The new acquisition represents one percent but brings its holding in the bank to 49 percent and signposts Atlas Mara’s intent to maintain its presence in Nigeria and perhaps, also a bigger plan for the Nigerian economy, say analysts covering the banking industry.
The financial services company said it was pleased “that it has agreed to acquire an additional 280,956,166 shares of Union Bank of Nigeria Plc, approximately a 1.0% shareholding in UBN, following which its combined direct and indirect shareholding in UBN will increase to 49.0% from 48.0%. The company will issue 2,360,032 ordinary shares as consideration for the UBN shares acquired,” it said in a statement.
It also said it had made applications for the new shares to be admitted to the official list of the UK Listing Authority and to trading on the London Stock Exchange, noting that “admission is expected to become effective, and dealings in the new shares are expected to commence, at 8:00 am BST on 27 June 2018.”
The new shares are expected to rank pari passu with the existing ordinary shares.
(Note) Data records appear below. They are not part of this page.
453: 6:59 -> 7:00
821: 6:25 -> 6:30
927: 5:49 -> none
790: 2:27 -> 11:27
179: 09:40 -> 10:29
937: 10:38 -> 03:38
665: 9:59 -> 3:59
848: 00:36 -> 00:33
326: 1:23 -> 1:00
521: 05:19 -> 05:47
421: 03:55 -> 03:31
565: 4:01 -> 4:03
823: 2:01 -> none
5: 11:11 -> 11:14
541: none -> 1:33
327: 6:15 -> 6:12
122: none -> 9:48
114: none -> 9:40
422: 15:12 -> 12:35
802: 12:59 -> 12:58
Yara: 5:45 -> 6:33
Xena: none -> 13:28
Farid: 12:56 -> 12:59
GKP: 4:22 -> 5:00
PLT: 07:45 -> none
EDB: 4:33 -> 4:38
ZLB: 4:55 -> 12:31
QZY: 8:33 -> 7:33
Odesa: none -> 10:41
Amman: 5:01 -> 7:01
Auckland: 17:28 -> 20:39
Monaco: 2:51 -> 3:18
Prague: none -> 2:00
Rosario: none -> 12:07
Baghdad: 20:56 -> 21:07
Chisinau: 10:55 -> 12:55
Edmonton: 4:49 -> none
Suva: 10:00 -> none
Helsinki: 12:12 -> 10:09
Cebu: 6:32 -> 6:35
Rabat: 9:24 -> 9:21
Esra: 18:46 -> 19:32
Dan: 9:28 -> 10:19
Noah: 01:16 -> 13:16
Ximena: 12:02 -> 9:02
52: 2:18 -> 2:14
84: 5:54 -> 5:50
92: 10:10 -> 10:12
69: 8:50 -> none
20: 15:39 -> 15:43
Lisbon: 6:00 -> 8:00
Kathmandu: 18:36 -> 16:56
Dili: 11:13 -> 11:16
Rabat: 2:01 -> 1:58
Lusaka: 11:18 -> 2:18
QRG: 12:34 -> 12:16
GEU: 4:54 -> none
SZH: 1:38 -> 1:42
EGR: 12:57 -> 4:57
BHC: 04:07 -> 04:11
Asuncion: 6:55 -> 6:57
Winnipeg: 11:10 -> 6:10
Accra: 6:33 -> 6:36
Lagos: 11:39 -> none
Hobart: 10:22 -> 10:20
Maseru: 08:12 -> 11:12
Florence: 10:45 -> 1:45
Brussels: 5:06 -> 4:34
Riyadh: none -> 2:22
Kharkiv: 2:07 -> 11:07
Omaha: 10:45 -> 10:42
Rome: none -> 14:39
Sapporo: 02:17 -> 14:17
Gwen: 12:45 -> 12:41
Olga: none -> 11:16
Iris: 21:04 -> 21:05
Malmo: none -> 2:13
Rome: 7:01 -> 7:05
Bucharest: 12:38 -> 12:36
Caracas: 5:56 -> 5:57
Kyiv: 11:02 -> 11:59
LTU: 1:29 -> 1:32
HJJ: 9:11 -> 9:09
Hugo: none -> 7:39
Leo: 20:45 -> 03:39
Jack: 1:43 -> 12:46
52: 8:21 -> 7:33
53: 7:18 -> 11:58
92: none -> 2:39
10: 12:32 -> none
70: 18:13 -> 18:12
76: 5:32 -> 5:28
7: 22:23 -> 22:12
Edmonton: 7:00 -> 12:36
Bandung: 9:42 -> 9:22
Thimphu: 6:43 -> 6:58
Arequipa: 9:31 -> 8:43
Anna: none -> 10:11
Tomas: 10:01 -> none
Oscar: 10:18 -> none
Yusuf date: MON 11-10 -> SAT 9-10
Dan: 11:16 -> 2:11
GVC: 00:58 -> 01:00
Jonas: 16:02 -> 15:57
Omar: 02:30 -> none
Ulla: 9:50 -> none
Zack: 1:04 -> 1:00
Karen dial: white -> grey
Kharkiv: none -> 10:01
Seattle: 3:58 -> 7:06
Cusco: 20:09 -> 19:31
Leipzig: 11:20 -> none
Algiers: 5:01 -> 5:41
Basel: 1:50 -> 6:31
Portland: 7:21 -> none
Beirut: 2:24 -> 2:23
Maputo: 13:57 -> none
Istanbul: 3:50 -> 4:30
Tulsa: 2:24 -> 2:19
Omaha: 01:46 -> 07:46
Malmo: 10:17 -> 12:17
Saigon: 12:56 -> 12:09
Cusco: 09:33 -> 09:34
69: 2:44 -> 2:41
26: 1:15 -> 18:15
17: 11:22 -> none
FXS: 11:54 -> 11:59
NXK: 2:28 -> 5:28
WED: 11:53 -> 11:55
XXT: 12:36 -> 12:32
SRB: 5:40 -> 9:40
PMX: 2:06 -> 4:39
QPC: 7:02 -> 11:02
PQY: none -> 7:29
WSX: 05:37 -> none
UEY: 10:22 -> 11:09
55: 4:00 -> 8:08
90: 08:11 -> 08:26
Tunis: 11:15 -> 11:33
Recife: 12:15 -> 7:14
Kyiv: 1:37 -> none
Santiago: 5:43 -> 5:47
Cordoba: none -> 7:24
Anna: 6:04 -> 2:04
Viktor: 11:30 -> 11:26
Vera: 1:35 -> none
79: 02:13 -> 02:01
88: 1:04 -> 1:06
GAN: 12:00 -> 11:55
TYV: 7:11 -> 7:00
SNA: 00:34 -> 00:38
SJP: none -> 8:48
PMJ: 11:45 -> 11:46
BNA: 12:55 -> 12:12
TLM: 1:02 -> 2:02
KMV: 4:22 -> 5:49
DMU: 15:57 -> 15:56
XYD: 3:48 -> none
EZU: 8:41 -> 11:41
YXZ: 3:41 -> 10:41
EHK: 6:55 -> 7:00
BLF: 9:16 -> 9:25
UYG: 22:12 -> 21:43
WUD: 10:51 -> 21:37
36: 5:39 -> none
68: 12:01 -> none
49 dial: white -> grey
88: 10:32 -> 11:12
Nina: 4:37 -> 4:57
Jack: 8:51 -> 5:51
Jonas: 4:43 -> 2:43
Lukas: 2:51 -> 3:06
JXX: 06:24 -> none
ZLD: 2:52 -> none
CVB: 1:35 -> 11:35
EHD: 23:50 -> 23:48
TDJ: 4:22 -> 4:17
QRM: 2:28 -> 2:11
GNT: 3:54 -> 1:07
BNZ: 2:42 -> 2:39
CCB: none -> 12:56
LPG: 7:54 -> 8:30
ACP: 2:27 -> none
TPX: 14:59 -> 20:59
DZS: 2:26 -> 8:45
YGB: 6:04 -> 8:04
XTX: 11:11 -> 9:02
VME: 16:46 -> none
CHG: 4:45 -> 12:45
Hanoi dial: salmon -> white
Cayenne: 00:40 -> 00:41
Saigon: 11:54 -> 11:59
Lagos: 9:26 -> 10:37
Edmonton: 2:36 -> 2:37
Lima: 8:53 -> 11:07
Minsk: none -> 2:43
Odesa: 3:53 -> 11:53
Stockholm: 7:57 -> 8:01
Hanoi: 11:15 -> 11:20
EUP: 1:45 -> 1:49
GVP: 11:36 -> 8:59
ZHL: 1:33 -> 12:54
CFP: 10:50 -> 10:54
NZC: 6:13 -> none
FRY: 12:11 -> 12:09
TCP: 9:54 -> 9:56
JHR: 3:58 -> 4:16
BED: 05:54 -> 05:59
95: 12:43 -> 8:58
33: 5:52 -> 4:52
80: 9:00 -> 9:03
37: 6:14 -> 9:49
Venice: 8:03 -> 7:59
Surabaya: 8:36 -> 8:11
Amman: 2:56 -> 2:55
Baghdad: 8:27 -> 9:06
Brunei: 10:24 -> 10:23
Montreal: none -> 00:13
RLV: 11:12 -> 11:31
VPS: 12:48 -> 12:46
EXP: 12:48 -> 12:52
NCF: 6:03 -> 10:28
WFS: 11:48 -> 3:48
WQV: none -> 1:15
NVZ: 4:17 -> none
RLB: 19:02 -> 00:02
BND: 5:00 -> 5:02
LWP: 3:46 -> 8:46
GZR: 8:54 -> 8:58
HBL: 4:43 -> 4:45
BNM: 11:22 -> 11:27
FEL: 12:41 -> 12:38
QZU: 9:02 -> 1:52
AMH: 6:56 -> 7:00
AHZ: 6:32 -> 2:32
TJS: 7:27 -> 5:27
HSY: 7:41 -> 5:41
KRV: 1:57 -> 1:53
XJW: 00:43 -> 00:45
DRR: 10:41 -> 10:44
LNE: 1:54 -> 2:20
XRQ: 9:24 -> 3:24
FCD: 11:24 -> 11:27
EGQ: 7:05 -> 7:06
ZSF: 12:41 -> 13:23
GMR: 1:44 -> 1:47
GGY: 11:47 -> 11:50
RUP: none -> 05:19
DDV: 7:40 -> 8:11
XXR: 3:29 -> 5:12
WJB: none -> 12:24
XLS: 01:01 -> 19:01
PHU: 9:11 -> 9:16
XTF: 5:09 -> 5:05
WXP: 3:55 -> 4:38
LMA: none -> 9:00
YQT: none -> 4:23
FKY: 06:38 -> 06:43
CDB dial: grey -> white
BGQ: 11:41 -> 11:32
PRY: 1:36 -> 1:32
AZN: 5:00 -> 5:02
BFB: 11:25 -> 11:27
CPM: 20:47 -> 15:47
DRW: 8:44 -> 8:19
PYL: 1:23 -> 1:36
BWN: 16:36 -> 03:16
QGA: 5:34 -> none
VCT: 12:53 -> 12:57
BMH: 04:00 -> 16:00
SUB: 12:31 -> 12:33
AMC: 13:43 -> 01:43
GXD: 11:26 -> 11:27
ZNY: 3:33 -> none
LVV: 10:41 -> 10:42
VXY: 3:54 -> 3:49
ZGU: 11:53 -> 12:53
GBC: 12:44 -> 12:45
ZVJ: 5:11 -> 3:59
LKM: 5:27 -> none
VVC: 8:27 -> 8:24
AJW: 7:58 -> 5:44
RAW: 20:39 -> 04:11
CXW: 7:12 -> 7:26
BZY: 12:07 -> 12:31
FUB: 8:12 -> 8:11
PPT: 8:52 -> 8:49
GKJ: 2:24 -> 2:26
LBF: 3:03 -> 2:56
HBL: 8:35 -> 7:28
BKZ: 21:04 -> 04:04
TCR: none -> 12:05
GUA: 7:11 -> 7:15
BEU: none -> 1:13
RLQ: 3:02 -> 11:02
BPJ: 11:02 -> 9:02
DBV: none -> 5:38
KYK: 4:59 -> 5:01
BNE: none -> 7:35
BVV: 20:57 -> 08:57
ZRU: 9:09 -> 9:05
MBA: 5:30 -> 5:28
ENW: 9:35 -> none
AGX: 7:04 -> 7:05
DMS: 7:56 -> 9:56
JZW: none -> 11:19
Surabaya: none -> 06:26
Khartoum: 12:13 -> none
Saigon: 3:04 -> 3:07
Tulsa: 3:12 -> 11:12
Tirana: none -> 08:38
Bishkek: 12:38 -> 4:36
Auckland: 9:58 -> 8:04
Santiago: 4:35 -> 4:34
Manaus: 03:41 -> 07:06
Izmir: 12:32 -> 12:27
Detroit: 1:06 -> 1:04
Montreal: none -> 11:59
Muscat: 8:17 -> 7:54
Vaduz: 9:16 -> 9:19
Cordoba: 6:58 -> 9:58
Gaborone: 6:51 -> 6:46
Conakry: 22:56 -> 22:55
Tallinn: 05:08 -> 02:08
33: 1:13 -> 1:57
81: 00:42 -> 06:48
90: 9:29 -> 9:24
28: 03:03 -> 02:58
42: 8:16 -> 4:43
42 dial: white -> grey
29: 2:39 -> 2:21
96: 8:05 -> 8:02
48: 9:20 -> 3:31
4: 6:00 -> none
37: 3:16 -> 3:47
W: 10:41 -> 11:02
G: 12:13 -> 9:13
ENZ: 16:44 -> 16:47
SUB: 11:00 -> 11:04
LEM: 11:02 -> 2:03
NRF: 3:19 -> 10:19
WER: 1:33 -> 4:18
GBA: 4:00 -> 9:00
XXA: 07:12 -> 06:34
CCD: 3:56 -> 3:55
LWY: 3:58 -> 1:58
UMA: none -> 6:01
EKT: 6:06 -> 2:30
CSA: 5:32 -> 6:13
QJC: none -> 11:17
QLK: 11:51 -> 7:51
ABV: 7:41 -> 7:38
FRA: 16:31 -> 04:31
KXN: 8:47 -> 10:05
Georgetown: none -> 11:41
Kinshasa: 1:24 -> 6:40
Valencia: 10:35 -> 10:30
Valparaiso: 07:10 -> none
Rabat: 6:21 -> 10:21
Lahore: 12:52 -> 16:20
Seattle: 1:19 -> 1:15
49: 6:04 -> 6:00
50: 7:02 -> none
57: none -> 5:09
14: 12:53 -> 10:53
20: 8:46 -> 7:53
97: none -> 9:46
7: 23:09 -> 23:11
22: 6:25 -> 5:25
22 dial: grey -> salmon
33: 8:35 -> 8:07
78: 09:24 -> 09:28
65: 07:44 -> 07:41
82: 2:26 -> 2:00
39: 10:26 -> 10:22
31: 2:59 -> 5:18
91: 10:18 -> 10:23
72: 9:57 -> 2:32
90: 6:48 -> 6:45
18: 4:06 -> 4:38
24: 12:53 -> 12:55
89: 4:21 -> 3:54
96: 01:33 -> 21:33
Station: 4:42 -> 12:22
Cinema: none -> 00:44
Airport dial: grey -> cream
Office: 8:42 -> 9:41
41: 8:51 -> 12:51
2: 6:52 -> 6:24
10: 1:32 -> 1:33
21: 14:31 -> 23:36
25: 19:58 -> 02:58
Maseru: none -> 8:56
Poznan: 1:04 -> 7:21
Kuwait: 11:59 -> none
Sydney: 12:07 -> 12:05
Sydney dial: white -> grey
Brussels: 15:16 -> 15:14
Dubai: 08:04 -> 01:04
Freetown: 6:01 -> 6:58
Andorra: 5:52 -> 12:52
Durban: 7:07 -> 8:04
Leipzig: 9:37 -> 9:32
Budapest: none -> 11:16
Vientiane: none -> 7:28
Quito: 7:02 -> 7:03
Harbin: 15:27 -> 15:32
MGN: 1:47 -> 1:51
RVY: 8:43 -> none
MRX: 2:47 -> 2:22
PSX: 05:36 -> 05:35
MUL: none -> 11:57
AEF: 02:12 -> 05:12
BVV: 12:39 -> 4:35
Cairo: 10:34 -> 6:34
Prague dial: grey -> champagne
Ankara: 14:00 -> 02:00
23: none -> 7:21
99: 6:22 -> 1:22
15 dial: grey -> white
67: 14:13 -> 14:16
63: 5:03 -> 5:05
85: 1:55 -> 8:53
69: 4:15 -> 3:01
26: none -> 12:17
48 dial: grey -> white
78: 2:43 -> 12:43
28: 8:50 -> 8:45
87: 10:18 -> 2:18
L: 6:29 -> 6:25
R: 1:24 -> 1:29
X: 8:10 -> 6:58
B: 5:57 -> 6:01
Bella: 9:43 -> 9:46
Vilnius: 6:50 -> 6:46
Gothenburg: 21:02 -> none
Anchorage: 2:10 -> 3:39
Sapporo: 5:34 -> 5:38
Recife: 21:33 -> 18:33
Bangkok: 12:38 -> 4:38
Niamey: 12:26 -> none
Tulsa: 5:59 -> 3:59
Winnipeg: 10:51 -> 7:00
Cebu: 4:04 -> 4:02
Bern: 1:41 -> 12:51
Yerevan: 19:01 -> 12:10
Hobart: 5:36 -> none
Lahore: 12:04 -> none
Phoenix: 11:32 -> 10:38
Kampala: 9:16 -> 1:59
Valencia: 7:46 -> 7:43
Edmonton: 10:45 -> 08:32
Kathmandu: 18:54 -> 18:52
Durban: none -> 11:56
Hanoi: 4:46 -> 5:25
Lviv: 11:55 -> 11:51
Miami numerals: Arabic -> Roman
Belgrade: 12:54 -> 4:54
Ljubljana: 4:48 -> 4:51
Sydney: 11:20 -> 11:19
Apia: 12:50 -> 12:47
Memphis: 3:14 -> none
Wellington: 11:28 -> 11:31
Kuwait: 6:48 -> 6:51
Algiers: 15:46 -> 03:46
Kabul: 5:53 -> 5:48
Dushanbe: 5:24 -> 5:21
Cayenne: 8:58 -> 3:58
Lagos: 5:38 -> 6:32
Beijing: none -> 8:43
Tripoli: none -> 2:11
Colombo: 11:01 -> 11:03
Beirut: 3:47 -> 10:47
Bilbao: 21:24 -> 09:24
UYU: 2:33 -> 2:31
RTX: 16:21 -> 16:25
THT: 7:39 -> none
“Following admission of the new shares, the company will have 174,618,767 ordinary shares in issue, of which 1,545,764 shares are in treasury and 3,298,298 shares are held in escrow as part of the contingent consideration for the acquisition of Finance Bank Zambia Limited, as disclosed to the market on 1 July 2016. Atlas Mara hereby confirms that the total number of voting rights in Atlas Mara is 169,774,705. This figure should be used by shareholders as the denominator for the calculations by which they will determine if they are required to notify their interest in, or a change in their interest in, the share capital of the company under the FCA’s Disclosure and Transparency Rules,” the statement concluded.